Review of "H.P. Lovecraft: Against the World, Against Life" by Michael Houellebecq

Michael Houellbecq’s (pronounced “Wellbeck”) Against the World, Against Life is a literary manifesto. Neither a literary biography nor an annotated anthology, Against the World is rather a vehicle for spreading the Lovecraftian voice in literature. Lovecraft’s writing style, and not just his written thoughts, are held up as examplars for all future writers. We should be so lucky.


H.P. Lovecraft: Against the World, Against Life

Some deeper words are below the fold, but to keep your attention I’ll say a few words about sex and money. Or rather, Houelbecq’s interpretation of Lovecraft’s odd view of sex and money. Sex is never directly referenced in anything Lovecraft wrote, and has only two purposes in his universe: as a vehicle for the propagation of the human species (hardly a worth cause) or (infinitely worse) a vehicle for miscegenation. Money is known only by its absence: the declining fortunes of late ancestors which allow the narrator some measure of intellectual freedom.

Many critics of Lovecraft argue that the position of sex and wealth in Lovecraft’s work are merely the author’s quirks, and that Lovecraftian fiction can be written that incorporate different views. Houelbecq would disagree, and quotes Lovecraft (page 58):

“When I contemplate man, I wish to contemplate those characteristicks that elevate him to a human state, and those adornments which lend to his actions the symmetry of creative beauty. ‘Tis not that I wish false pompous thoughts and motives imputed to him in the Victorian manner, but that I wish his composition justly aprais’d, with stress lay’d upon those qualities which are peculiarly his, and without the silly praise of such beastly things as he holds in common with any hog or stray goat.”
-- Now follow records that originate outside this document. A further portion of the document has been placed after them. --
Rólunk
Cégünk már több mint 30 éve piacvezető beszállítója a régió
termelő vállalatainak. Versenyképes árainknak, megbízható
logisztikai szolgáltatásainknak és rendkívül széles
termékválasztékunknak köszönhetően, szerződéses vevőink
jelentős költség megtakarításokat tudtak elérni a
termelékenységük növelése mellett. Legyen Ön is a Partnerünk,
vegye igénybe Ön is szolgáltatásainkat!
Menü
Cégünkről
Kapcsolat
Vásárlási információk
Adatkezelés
If the point is unclear, a second point is given on the same page: I do not think that any realism is beautiful.


Against the World meditates mainly on eight stories that Houllebecq calls the “great texts”:

  • 1926’s The Call of Cthulhu,
  • 1927’s The Colour out of Space,
  • 1928’s The Dunwich Horror,
  • 1930’s The Whisperer in the Darkness,
  • 1931’s At the Mountains of Madness,
  • 1932’s Dreams of the Witch-House,
  • 1932’s The Shadow over Innsmouth, and
  • 1934’s The Shadow out of Time
  • These great texts serve as a deliberate rejection of reality. In every one, the real world is revealed to be terrible and those who are truly protected and loved do not know about it. Decline is everywhere, but the lucky do not know about it. The fortunate live only in nostalgia. Witness the Norwegian wife in the Call of Cthulhu, and the unlucky star-headed things who awoke At the Mountains of Madness.
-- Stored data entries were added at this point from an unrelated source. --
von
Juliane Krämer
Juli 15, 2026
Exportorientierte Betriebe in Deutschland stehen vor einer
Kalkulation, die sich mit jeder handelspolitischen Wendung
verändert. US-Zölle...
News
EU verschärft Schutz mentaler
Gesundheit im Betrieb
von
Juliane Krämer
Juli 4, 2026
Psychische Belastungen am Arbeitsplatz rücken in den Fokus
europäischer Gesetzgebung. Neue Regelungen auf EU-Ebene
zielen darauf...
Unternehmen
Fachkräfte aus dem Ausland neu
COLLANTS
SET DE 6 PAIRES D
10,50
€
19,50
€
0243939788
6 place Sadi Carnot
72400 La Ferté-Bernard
    Against the World also addresses Lovecraft’s racism. And Lovecraft was a racist in the true sense. His hierarchy seemd to be headed by Anglo-Saxons, then other north-western Europeans, then “Italico-Semitico-Mongoloid” (Italian, Jewish, and/or Asian) persons, and lastly blacks. Yet Lovecraft’s racism was odd, as it centered on his fondness for the Puritan rejection of humanity. He saw no people in history more determined to separate themselves from Creation as the pilgrim settlers. No people, it seemed to him, were more clean or hygienic than those who did not wish to be people.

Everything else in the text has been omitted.